3) Photonics & Light Innovation Increasingly in Focus
Innovation in deep-tech photonics & light was cited as the discipline most likely to enable step-changes in performance in semi-conductor manufacturing, AI & quantum compute performance. XLight is developing a more powerful light source, piped around a fab as a utility and useable by any of the hundreds of unique process steps in a large high-performance compute fab. xLight’s laser will be 4x brighter, use 5 to 10 times less power, and more importantly, enable the next generation of semiconductor manufacturing equipment.
As Processors in AI data centers become increasingly fast, network interfaces within the data center, including AI Processor-to-AI Processor communication, must move from copper to optical. Incremental advances in pluggable interconnect technology are helping a lot, but new architectures enabled by silicon photonics for native, low-latency, high-speed communication are emerging. Ayar Labs, another Playground portfolio, has strong traction here, with an impressive list of strategic investors and collaboration partners.

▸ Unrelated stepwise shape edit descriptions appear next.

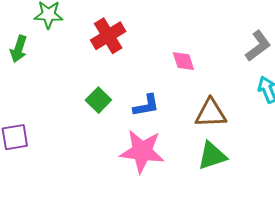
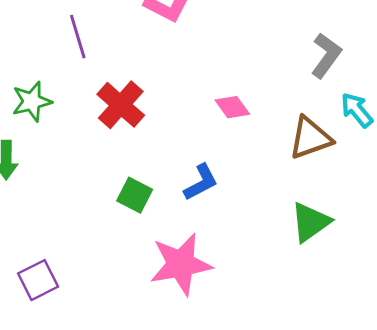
brown triangle: (211, 113) -> (310, 138), moved
pink star: (142, 151) -> (181, 264), moved

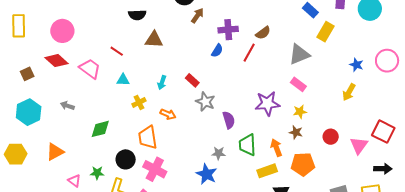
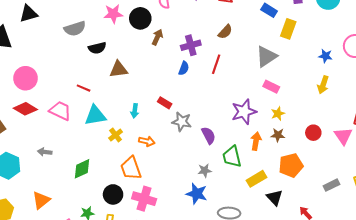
brown semicircle: (263, 33) -> (225, 32), moved
cyan triangle: (123, 80) -> (95, 115), size x1.6
orange arrow: (276, 148) -> (256, 141), moved, turned 42

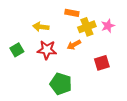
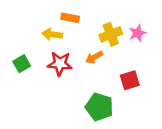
orange rectangle: (72, 13) -> (70, 18), moved
green pentagon: (61, 84) -> (99, 107), moved

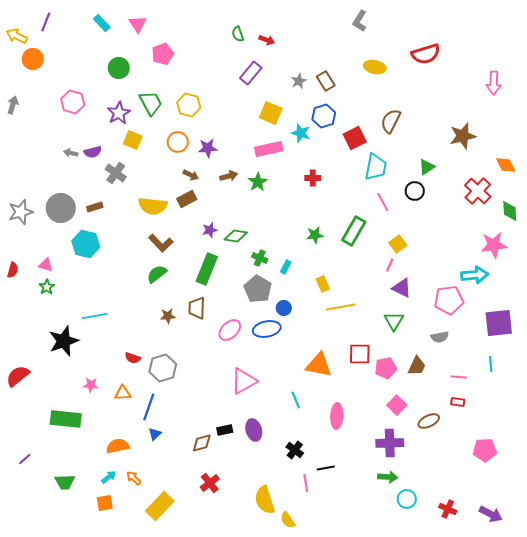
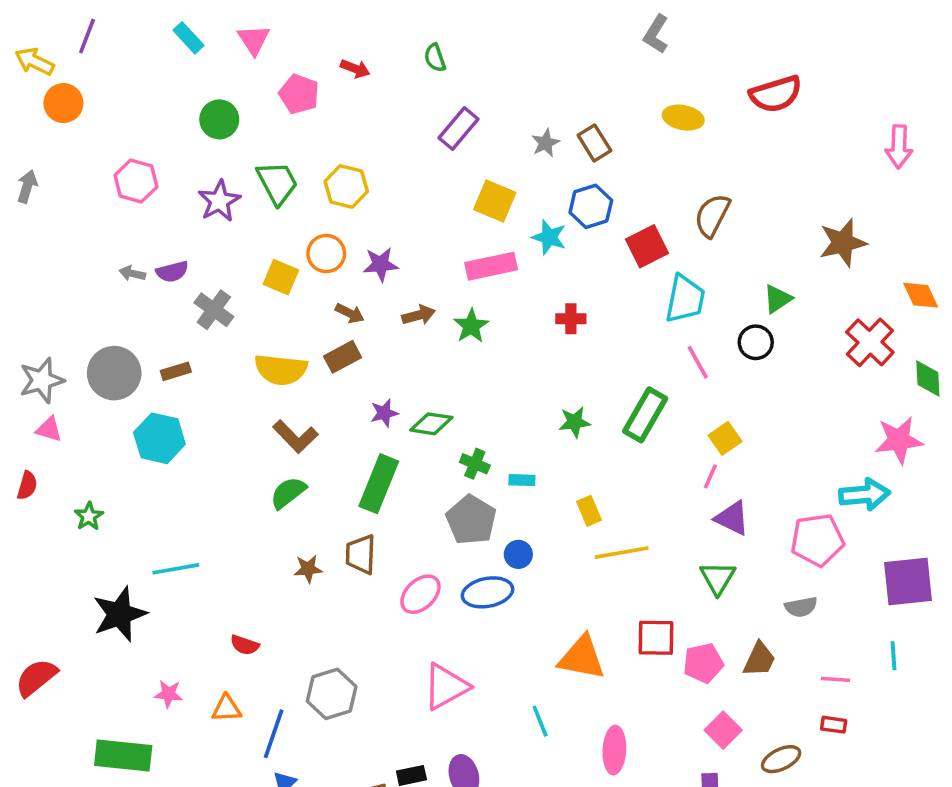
red arrow: (267, 40) -> (355, 69), moved
pink pentagon: (163, 54) -> (299, 94), turned -30
yellow square: (133, 140) -> (281, 277), moved
pink triangle: (46, 265) -> (49, 429), moved
cyan rectangle: (286, 267) -> (522, 480), turned 64
gray hexagon: (163, 368) -> (332, 694), moved

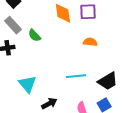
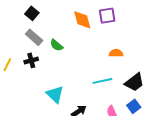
orange semicircle: (90, 42) -> (116, 53), moved

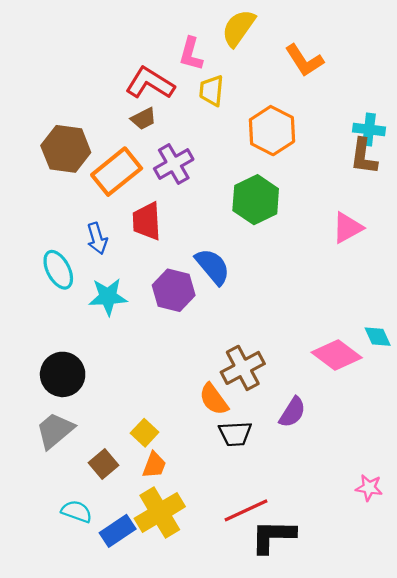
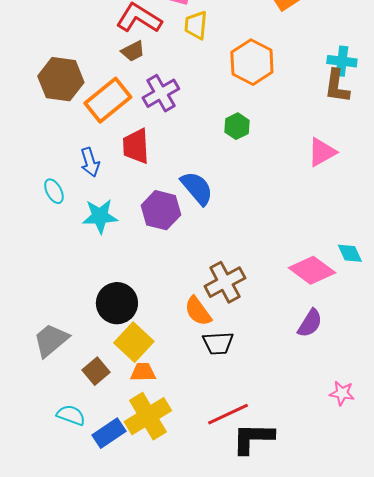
green hexagon: (256, 200) -> (237, 126), size x0.6
cyan ellipse: (58, 270) -> (54, 191), size x0.7
black circle: (63, 374) -> (117, 303), moved
purple semicircle: (292, 412) -> (310, 323), moved
yellow square: (145, 433) -> (134, 342), size x1.5
orange trapezoid: (154, 465) -> (143, 372), turned -112

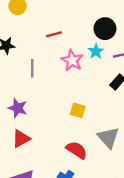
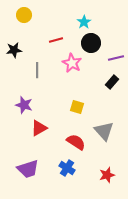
black circle: (105, 29) -> (91, 43), moved
cyan star: (96, 51) -> (84, 22), moved
red triangle: (21, 139) -> (39, 128), moved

Conclusion – How dead is Moore’s law?
The fireside chat opened with the question: How dead is Moore’s law? The phrasing of the question hinted at the answer. In the world of traditional computing, there are only two possible states: dead or alive. In the new quantum world, many more states are possible. Moore’s law is neither dead nor alive but in some form of Cinderella-like stasis waiting to be awoken by the magic of innovation. Some of the magic will, without a doubt, be supplied by Playground!